Segundo a nutricionista da Superintendência de Cariacica, da Sedu, Mariama Carneiro, as frutas que chegam às escolas conseguem incentivar que os alunos façam boas escolhas, mudando possíveis hábitos ruins.
Mariama Carneiro
Nutricionista da Superintendência de Cariacica
"O objetivo do programa de alimentação escolar é levar alimentos saudáveis, mas também incentivar que os alunos façam boas escolhas alimentares fora do período letivo, fora da escola. Os produtos da agricultura familiar formam a base da alimentação saudável"
De acordo com a nutricionista, a forma de produção que funciona sem um atravessador ou vendedor proporciona a chegada às escolas de alimentos mais frescos e melhores.
"A qualidade nutricional desses alimentos costuma ser maior [se comparados aos da iniciativa privada]. Chegam com um tempo menor, vêm com um sabor melhor e mais frescos", detalha.
Procurada pela reportagem de A Gazeta, a Secretaria de Estado da Educação informou que o vínculo entre o governo Estado e Coopervidas é mantido desde 2019. Segundo a Sedu, a cooperativa é uma das organizações que fazem parte da aquisição dos alimentos.
De acordo com o Anuário do Cooperativismo 2022, são 119 organização no Estado em diferentes setores, como agricultura familiar, infraestrutura, saúde e transporte.

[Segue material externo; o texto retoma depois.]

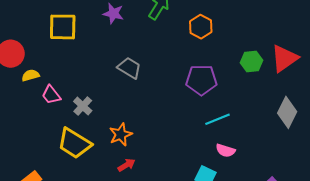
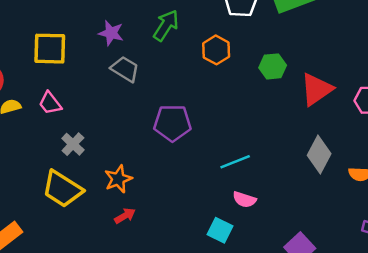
green hexagon: (251, 62) -> (273, 66), moved
gray trapezoid: (129, 68) -> (125, 69), moved
purple pentagon: (201, 80) -> (172, 123), moved
pink trapezoid: (51, 95) -> (50, 103), moved

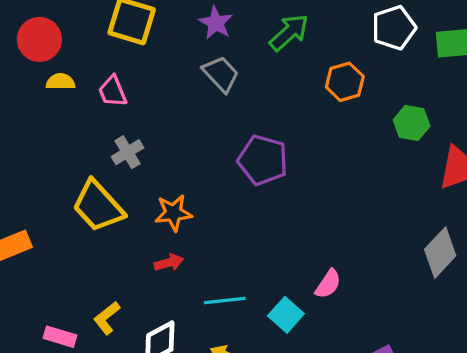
cyan line: (235, 162) -> (225, 300), moved
pink semicircle: (244, 200) -> (328, 284), turned -90

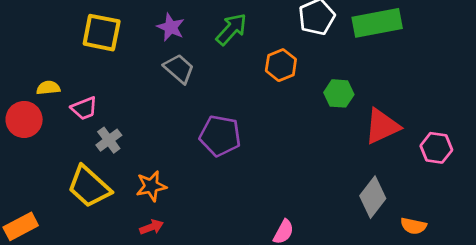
red circle: (39, 39) -> (24, 119), moved
pink trapezoid: (113, 91) -> (84, 108), moved, turned -84

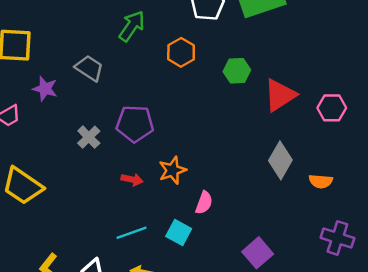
purple star: (171, 27) -> (45, 89), moved
gray cross: (109, 140) -> (89, 137), moved
orange star: (151, 186) -> (172, 170), moved
red arrow: (152, 227) -> (132, 180), moved, turned 40

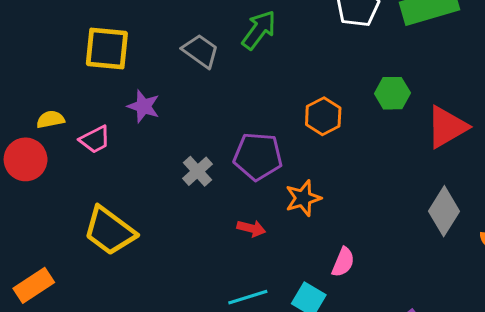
orange hexagon: (181, 52) -> (323, 116), moved
gray trapezoid: (89, 68) -> (201, 51), moved
orange star: (172, 170) -> (303, 198), moved

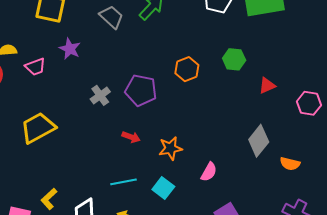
red triangle: (447, 127) -> (267, 86), size x0.6
orange star: (303, 198) -> (170, 148), moved
yellow trapezoid: (109, 231) -> (38, 128), turned 108
pink semicircle: (343, 262) -> (209, 172), moved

Plantação de acerola em Iconha colabora com alimentação de alunos no ES
"A oferta de gêneros da agricultura familiar representada pela Coopervidas contribui em muito com a alimentação escolar, permitindo que os estudantes tenham acesso a alimentos mais saudáveis, bem como a formação de hábitos saudáveis", detalhou a Sedu em nota.
Quem participa do processo relata satisfação ao colaborar com a formação de estudantes da rede pública, garantir alimentação saudável aos munícipes e ainda promover o desenvolvimento sustentável da comunidade.